The Care Act has been described as the biggest reform of care in 60 years, and will help make social care and support more consistent across the country.
The Government says the care system in England has evolved piecemeal over the years, and as a result has become confusing and hard to navigate for those needing help and support.
The Care Act, which will be introduced from April, will set out new rights for people needing care and support and make it clear what kind of care they can expect to receive.
In particular, it seeks to promote people's wellbeing and the use of preventative services, information and advice and support in the community to help them live independently for as long as possible.
It will also give carers new rights so that they receive help before they reach crisis point while councils and partner organisations will be given responsibilities to promote wellbeing and preventative services and provide information and advice to prospective care users.
From April 2016, it will introduce a lifetime care spending cap of no more than £72,000 to protect service users from excessive care costs, along with a new single national eligibility threshold and measures to ensure continuity of care for people who move from one area to another.
Councillor Steve Evans, Wolverhampton City Council's Cabinet Member for Adult Services, said: "Many of us will need care and support at some point in our lives, and most of us will pay at least something towards the cost of our care.
"The changes being introduced through the Care Act are designed to help people plan for the future, give them more control over the help they receive and also limit the amount they have to pay towards care costs.
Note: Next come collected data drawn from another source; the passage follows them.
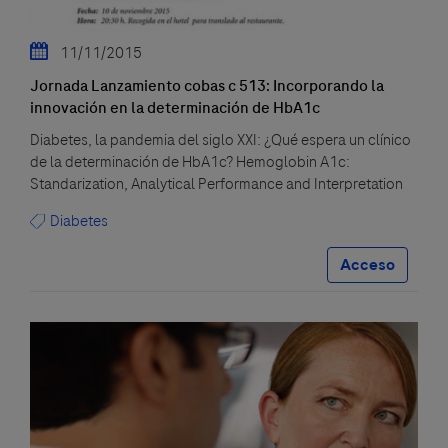
11/11/2015
Jornada Lanzamiento cobas c 513: Incorporando la
innovación en la determinación de HbA1c
Diabetes, la pandemia del siglo XXI: ¿Qué espera un clínico
de la determinación de HbA1c? Hemoglobin A1c:
Standarization, Analytical Performance and Interpretation
Diabetes
Acceso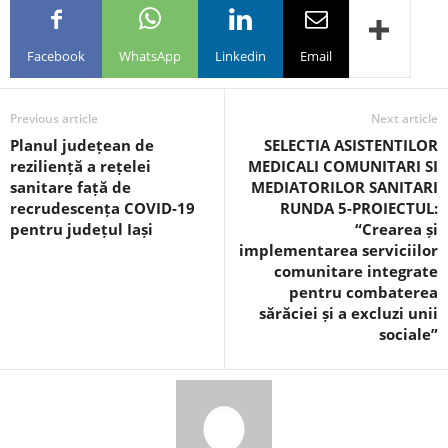
Facebook
WhatsApp
Linkedin
Email
Previous article
Next article
Planul județean de
SELECTIA ASISTENTILOR
reziliență a rețelei
MEDICALI COMUNITARI SI
sanitare față de
MEDIATORILOR SANITARI
recrudescența COVID-19
RUNDA 5-PROIECTUL:
pentru județul Iași
“Crearea și
implementarea serviciilor
comunitare integrate
pentru combaterea
sărăciei și a excluzi unii
sociale”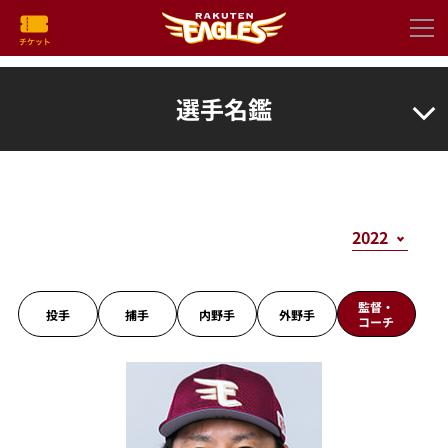
選手名鑑
監督・
投手
捕手
内野手
外野手
コーチ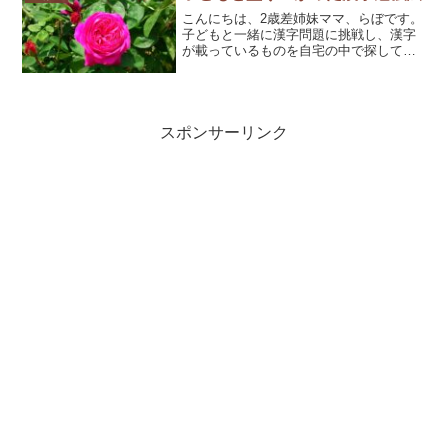
こんにちは、2歳差姉妹ママ、らぼです。
子どもと一緒に漢字問題に挑戦し、漢字
が載っているものを自宅の中で探して盛
り上がりました！長女が、新1年生で【進
研ゼミ小学講座】のチャレンジタッチを
始めて、4月号はメインレッスンをすぐに
やり切って、赤ペン...
スポンサーリンク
"We've already done a lot of work in Wolverhampton to meet the requirements of the Care Act, particularly around the personalisation of services.
"Our processes are already very much geared up to providing information and advice, giving people greater control over the care they receive and enabling them to access preventative services, so that wherever possible they are able to remain independent for longer, often in their own home.
"The Care Act will reinforce this work and give both service users and carers greater rights."
A new webpage giving information about the Care Act 2014, and how it is likely to affect people, is now available at Type=articles;Articleid=6015;Title=The Care Act 2014;. Alternatively, people can email firstname.lastname@example.org or call 01902 551672 to find out more.
Wolverhampton City Council is working closely with partners in health, housing and the community sector to ensure that it is ready to meet its duties under the Care Act.